━━━━━ DATA TO EXAMINE ━━━━━

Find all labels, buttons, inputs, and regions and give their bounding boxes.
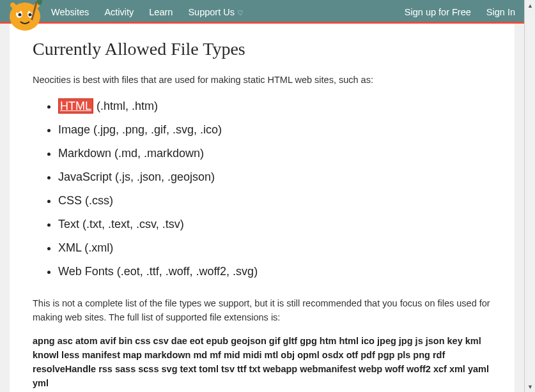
para-not-complete: This is not a complete list of the file …: [33, 297, 492, 325]
nav-websites[interactable]: Websites: [51, 7, 89, 17]
list-item: CSS (.css): [58, 192, 492, 209]
nav-support-us[interactable]: Support Us ♡: [188, 7, 244, 17]
list-item: JavaScript (.js, .json, .geojson): [58, 169, 492, 186]
heading-allowed-file-types: Currently Allowed File Types: [33, 39, 492, 59]
content-scroll[interactable]: Currently Allowed File Types Neocities i…: [0, 24, 524, 392]
scroll-up-icon[interactable]: ▲: [525, 0, 535, 11]
list-item: XML (.xml): [58, 239, 492, 257]
neocities-logo[interactable]: [4, 0, 46, 34]
top-nav-bar: Websites Activity Learn Support Us ♡ Sig…: [0, 0, 524, 24]
html-link[interactable]: HTML: [58, 98, 93, 114]
list-item: Web Fonts (.eot, .ttf, .woff, .woff2, .s…: [58, 263, 492, 280]
list-item: Text (.txt, .text, .csv, .tsv): [58, 216, 492, 233]
intro-text: Neocities is best with files that are us…: [33, 73, 492, 87]
nav-activity[interactable]: Activity: [104, 7, 134, 17]
nav-signup[interactable]: Sign up for Free: [405, 7, 471, 17]
heart-icon: ♡: [237, 9, 244, 17]
list-item: Markdown (.md, .markdown): [58, 145, 492, 162]
nav-signin[interactable]: Sign In: [486, 7, 515, 17]
list-item: Image (.jpg, .png, .gif, .svg, .ico): [58, 121, 492, 139]
nav-learn[interactable]: Learn: [149, 7, 173, 17]
svg-point-4: [29, 13, 32, 17]
scroll-down-icon[interactable]: ▼: [525, 381, 535, 392]
extension-list: apng asc atom avif bin css csv dae eot e…: [33, 335, 492, 390]
svg-point-3: [19, 13, 22, 17]
outer-scrollbar[interactable]: ▲ ▼: [524, 0, 535, 392]
filetype-list: HTML (.html, .htm) Image (.jpg, .png, .g…: [33, 98, 492, 280]
list-item: HTML (.html, .htm): [58, 98, 492, 115]
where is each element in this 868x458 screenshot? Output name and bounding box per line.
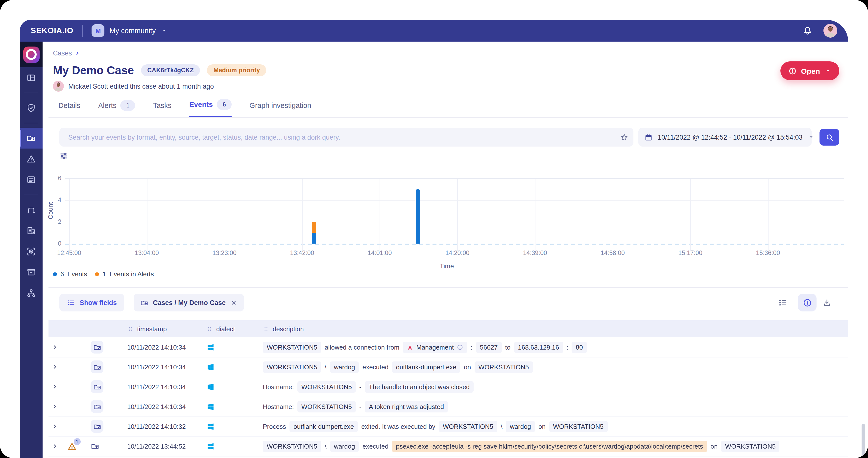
date-range-picker[interactable]: 10/11/2022 @ 12:44:52 - 10/11/2022 @ 15:…	[639, 128, 812, 147]
folder-check-icon[interactable]	[91, 341, 103, 353]
value-chip[interactable]: WORKSTATION5	[298, 381, 356, 392]
value-chip[interactable]: WORKSTATION5	[439, 421, 497, 432]
table-row[interactable]: 10/11/2022 14:10:34Hostname:WORKSTATION5…	[49, 377, 848, 397]
alert-warning-icon[interactable]: 1	[67, 441, 76, 451]
value-chip[interactable]: WORKSTATION5	[474, 361, 533, 373]
drag-handle-icon[interactable]	[206, 325, 213, 332]
tab-alerts[interactable]: Alerts1	[98, 99, 135, 118]
info-toggle-button[interactable]	[798, 294, 816, 311]
value-chip[interactable]: 80	[572, 341, 587, 353]
filter-sliders-icon[interactable]	[59, 151, 68, 161]
table-row[interactable]: 10/11/2022 14:10:34WORKSTATION5\wardogex…	[49, 357, 848, 377]
sidebar-item-organization-building[interactable]	[20, 220, 42, 241]
value-chip[interactable]: 168.63.129.16	[514, 341, 563, 353]
value-chip[interactable]: 56627	[476, 341, 501, 353]
legend-entry[interactable]: 6Events	[53, 270, 87, 278]
expand-row-chevron-icon[interactable]	[52, 377, 58, 397]
table-row[interactable]: 10/11/2022 14:10:32Processoutflank-dumpe…	[49, 417, 848, 437]
value-chip[interactable]: WORKSTATION5	[298, 401, 356, 412]
select-columns-icon[interactable]	[778, 298, 787, 308]
sidebar-item-observable-box[interactable]	[20, 241, 42, 262]
notifications-bell-icon[interactable]	[803, 26, 813, 36]
value-chip[interactable]: The handle to an object was closed	[365, 381, 474, 392]
bar-events-in-alerts[interactable]	[312, 222, 316, 233]
tab-graph-investigation[interactable]: Graph investigation	[249, 99, 311, 118]
tab-details[interactable]: Details	[58, 99, 81, 118]
value-chip[interactable]: WORKSTATION5	[549, 421, 608, 432]
value-chip[interactable]: WORKSTATION5	[263, 341, 321, 353]
column-header-description[interactable]: description	[263, 320, 304, 337]
sidebar-item-report-document[interactable]	[20, 169, 42, 190]
folder-check-icon[interactable]	[91, 361, 103, 373]
value-chip[interactable]: wardog	[330, 361, 359, 373]
sidebar-item-archive-box[interactable]	[20, 262, 42, 283]
user-avatar[interactable]	[824, 24, 837, 38]
observable-box-icon	[26, 247, 36, 256]
case-status-open-button[interactable]: Open	[780, 61, 839, 80]
table-row[interactable]: 10/11/2022 14:10:34WORKSTATION5allowed a…	[49, 337, 848, 357]
sidebar-nav	[20, 41, 42, 458]
case-filter-chip[interactable]: Cases / My Demo Case	[134, 294, 244, 311]
description-text: \	[324, 442, 327, 450]
value-chip[interactable]: WORKSTATION5	[263, 361, 321, 373]
value-chip[interactable]: outflank-dumpert.exe	[289, 421, 358, 432]
legend-count: 1	[102, 270, 106, 278]
drag-handle-icon[interactable]	[127, 325, 134, 332]
value-chip[interactable]: WORKSTATION5	[263, 440, 321, 452]
asset-chip[interactable]: Management	[403, 341, 467, 353]
timestamp-cell: 10/11/2022 14:10:32	[127, 417, 186, 436]
sidebar-item-shield-check[interactable]	[20, 97, 42, 118]
bar-events[interactable]	[416, 189, 420, 244]
sidebar-item-community-graph[interactable]	[20, 283, 42, 304]
table-row[interactable]: 110/11/2022 13:44:52WORKSTATION5\wardoge…	[49, 436, 848, 457]
breadcrumb-cases[interactable]: Cases	[53, 50, 72, 57]
info-icon[interactable]	[457, 344, 463, 350]
expand-row-chevron-icon[interactable]	[52, 357, 58, 377]
table-row[interactable]: 10/11/2022 14:10:34Hostname:WORKSTATION5…	[49, 397, 848, 417]
value-chip[interactable]: outflank-dumpert.exe	[392, 361, 460, 373]
x-tick-label: 15:36:00	[746, 250, 790, 256]
drag-handle-icon[interactable]	[263, 325, 269, 332]
folder-check-icon[interactable]	[91, 420, 103, 433]
value-chip[interactable]: wardog	[506, 421, 535, 432]
legend-entry[interactable]: 1Events in Alerts	[95, 270, 154, 278]
search-input[interactable]	[67, 133, 615, 141]
description-text: -	[359, 403, 362, 410]
value-chip[interactable]: WORKSTATION5	[721, 440, 780, 452]
sidebar-item-intake-pipeline[interactable]	[20, 200, 42, 220]
value-chip[interactable]: A token right was adjusted	[365, 401, 448, 412]
sidebar-item-dashboard[interactable]	[20, 67, 42, 88]
legend-dot	[53, 272, 57, 276]
tab-events[interactable]: Events6	[189, 99, 231, 118]
x-tick-label: 13:42:00	[280, 250, 324, 256]
expand-row-chevron-icon[interactable]	[52, 417, 58, 436]
description-text: executed	[363, 442, 389, 450]
show-fields-button[interactable]: Show fields	[59, 294, 124, 311]
sidebar-item-alert-triangle[interactable]	[20, 148, 42, 169]
timestamp-cell: 10/11/2022 14:10:34	[127, 337, 186, 357]
folder-check-icon[interactable]	[91, 380, 103, 393]
download-icon[interactable]	[823, 298, 831, 307]
sidebar-item-cases-folder-eye[interactable]	[20, 128, 42, 148]
highlighted-command-chip[interactable]: psexec.exe -accepteula -s reg save hklm\…	[392, 440, 707, 452]
search-button[interactable]	[819, 129, 839, 146]
favorite-star-icon[interactable]	[620, 133, 628, 141]
folder-add-icon[interactable]	[91, 442, 99, 451]
folder-check-icon[interactable]	[91, 400, 103, 413]
column-header-dialect[interactable]: dialect	[206, 320, 235, 337]
tab-label: Tasks	[153, 101, 172, 109]
alert-circle-icon	[788, 66, 797, 75]
column-header-timestamp[interactable]: timestamp	[127, 320, 167, 337]
value-chip[interactable]: wardog	[330, 440, 359, 452]
expand-row-chevron-icon[interactable]	[52, 436, 58, 456]
tab-tasks[interactable]: Tasks	[153, 99, 172, 118]
bar-events[interactable]	[312, 233, 316, 244]
vertical-scrollbar[interactable]	[862, 424, 865, 458]
community-selector[interactable]: My community	[110, 27, 156, 35]
expand-row-chevron-icon[interactable]	[52, 397, 58, 417]
breadcrumb[interactable]: Cases	[53, 50, 81, 57]
close-icon[interactable]	[230, 299, 238, 306]
sidebar-logo-block[interactable]	[20, 41, 42, 67]
expand-row-chevron-icon[interactable]	[52, 337, 58, 357]
chevron-down-icon[interactable]	[161, 27, 168, 34]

━━━━━

TASK DESCRIPTION: Where does "dumpert" appear in the records above? Copy each line that holds it.

EXERCISE SOLUTION:
value-chip[interactable]: outflank-dumpert.exe	[289, 421, 358, 432]
value-chip[interactable]: outflank-dumpert.exe	[392, 361, 460, 373]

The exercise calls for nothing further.